正式にリアムの婚約者にはなったが、まだ結婚はしていない。クロヴィス殿下より先に結婚してもいいものなのかと俺たちは気にしているが、当の本人である殿下は「私のことは気にせず早く結婚してくれ」とリアムに言っているそうだ。
子作りは結婚してからだとリアムは言うが、避妊用ピルを飲んでいるとは言え、こうも毎回中出しをしていればいつか出来てしまいそうな気がして冷や冷やする。かと言って行為をしないという選択肢は、今の俺には選べそうにないので、やはり避妊具をつけてもらわなければなと思った。
「……りあむ、まだけっこん……んっ」
「……ああ、わかっている。だが今ラウルが妊娠することはほぼないから安心してくれ。これも治療の一環だ」
「ちりょう……?」
軽く口づけを交わした後、リアムは俺の身体を清めながらそう言った。
今の俺の体内には、強制的に変換された聖属性の魔力と元々の水属性の魔力が混じり合った状態で存在している。現在水属性の魔力は生命活動をするぎりぎりの量しか残っていないため、生殖機能――つまり妊娠機能がかなり弱まっているのだそうだ。だから射精した時に出る精液の量が少なかったのかと一人納得する。

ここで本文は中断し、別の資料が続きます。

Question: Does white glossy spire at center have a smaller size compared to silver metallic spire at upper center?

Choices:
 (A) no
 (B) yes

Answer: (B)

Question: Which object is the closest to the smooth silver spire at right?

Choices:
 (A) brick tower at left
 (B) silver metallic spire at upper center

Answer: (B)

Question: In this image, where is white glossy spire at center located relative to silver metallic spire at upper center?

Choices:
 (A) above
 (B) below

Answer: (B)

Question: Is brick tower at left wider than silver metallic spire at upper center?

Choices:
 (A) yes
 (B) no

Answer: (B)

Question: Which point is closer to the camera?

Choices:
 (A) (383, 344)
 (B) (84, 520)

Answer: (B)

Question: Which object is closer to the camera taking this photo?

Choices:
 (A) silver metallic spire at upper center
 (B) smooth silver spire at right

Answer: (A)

だがそれとこの大量の中出しと何か関係があるのだろうかと思った時、ふと大聖堂にいた頃に聞いた話を思い出した。
それはがりがりに痩せ細っていた頃、ドミニクが言っていたっけ。唾液や精液などの体液には少なからず魔力が含まれていて、身体が生命の危機を感じると無意識にその魔力を吸収するのだと。

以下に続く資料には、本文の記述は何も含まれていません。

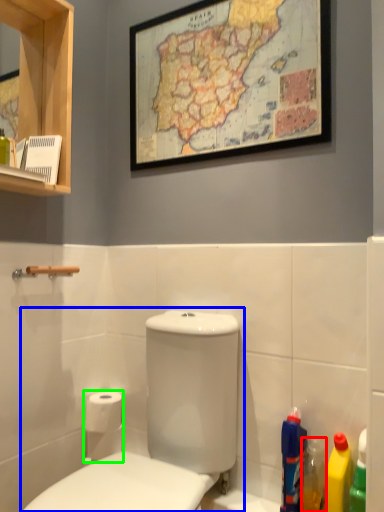 Question: Based on their relative distances, which object is farther from cleaning product (highlighted by a red box)? Choose from toilet (highlighted by a blue box) and toilet paper (highlighted by a green box).

Choices:
 (A) toilet
 (B) toilet paper

Answer: (B)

恐らくこの一年、毎日キスをして週に一回は必ず身体を繋げていたのには、俺に少ないながらも魔力を与えていくためだったのだろう。
「ほら、一年前よりも魔力が少しずつ増えていっているだろう?」
「……ほんとだ」
増えている量が微量過ぎて全く気がついていなかったが、確かに俺の魔力は回復していた。聖属性の魔力とは違って元々持っている水属性の魔力は回復することが可能だ。だが強制変換を余儀なくされた俺の魔力は少し変質し、ポーションや自動回復では回復がほとんどできなくなってしまっていた。そのためリアムはこうやって、リアムという外的要因によって回復させようと試みていたのだそうだ。
気が付かないうちにリアムに命を助けてもらっていた事実に、涙が溢れる。感謝の気持ちは勿論、俺の命を慮ってくれたリアムの気持ちが何より嬉しい。
「結婚の時期は決まってないが、恐らく一年か二年後には妊娠できる身体になっていると思う。……あの頃に比べたら大分肉もついてきたようだしな」
消えていた味覚が戻り始めたのが三ヶ月ほど前。それまでは殆ど味がしなかったがためにあまり食事という食事が取れていなかったが、味覚が薄らと戻ってからは食べる量は目に見えて増えていった。それでも相変わらず一人では食べられず、忙しい時間を縫ってリアムが一緒に食べてくれている。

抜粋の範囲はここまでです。